┏━━
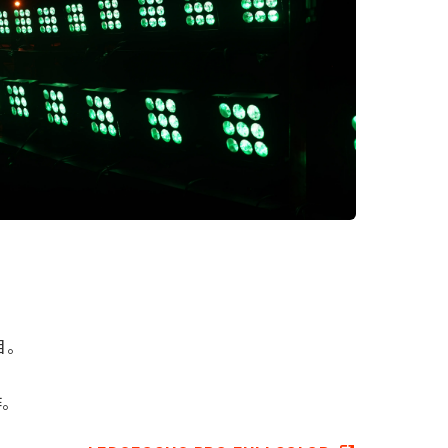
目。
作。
┗━━
┏━━
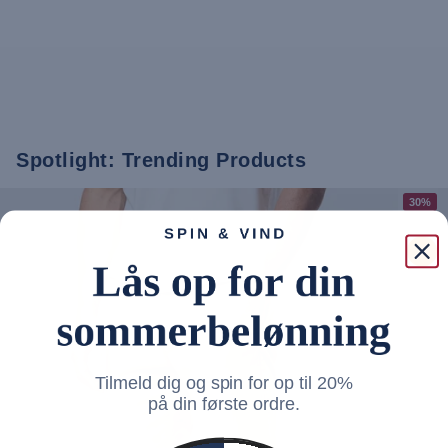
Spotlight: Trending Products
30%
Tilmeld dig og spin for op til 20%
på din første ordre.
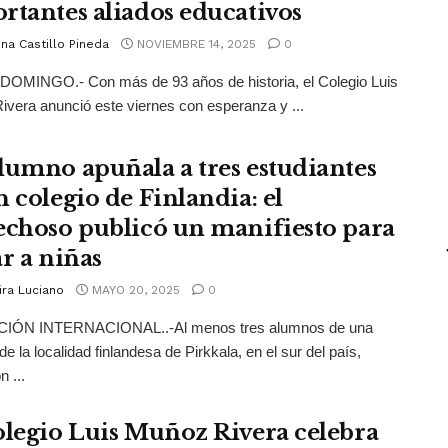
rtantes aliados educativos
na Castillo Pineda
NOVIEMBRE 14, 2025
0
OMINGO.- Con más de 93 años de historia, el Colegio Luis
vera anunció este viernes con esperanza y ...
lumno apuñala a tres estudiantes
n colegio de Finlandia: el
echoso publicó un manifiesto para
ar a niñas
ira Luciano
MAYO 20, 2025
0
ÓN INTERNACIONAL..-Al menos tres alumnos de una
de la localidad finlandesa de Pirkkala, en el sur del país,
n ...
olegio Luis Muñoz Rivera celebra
┗━━
__Directions for this task__: Gather every line from the entries above where the word "tres" appears, and copy them.

__Task output__:
lumno apuñala a tres estudiantes
ÓN INTERNACIONAL..-Al menos tres alumnos de una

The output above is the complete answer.